Records provided below:

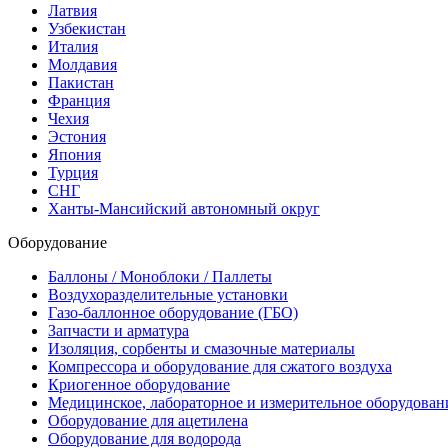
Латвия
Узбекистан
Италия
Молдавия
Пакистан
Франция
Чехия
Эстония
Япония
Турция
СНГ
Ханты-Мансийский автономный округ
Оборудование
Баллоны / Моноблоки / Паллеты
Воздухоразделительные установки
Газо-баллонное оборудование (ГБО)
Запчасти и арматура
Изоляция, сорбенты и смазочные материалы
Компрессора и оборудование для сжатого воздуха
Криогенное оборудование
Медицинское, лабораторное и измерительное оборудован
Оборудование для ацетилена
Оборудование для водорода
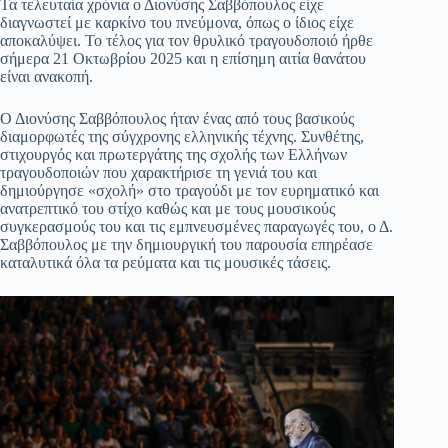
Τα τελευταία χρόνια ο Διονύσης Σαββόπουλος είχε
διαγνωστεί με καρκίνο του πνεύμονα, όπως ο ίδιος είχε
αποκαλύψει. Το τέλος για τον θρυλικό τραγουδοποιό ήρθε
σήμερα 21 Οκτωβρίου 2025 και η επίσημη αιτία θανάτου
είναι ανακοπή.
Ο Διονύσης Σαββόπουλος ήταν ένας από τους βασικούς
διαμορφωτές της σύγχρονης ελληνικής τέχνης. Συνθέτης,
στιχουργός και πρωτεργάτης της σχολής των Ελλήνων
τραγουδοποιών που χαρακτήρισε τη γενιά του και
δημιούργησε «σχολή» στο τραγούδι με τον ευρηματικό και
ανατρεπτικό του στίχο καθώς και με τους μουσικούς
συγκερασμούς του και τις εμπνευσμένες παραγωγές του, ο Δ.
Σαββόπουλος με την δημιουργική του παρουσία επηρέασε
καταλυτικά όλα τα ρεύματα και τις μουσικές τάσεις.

End of Records provided.

• What you need to do
Identify and extract each line of the listing that contains "είχε".

• Solution to the problem
Τα τελευταία χρόνια ο Διονύσης Σαββόπουλος είχε
διαγνωστεί με καρκίνο του πνεύμονα, όπως ο ίδιος είχε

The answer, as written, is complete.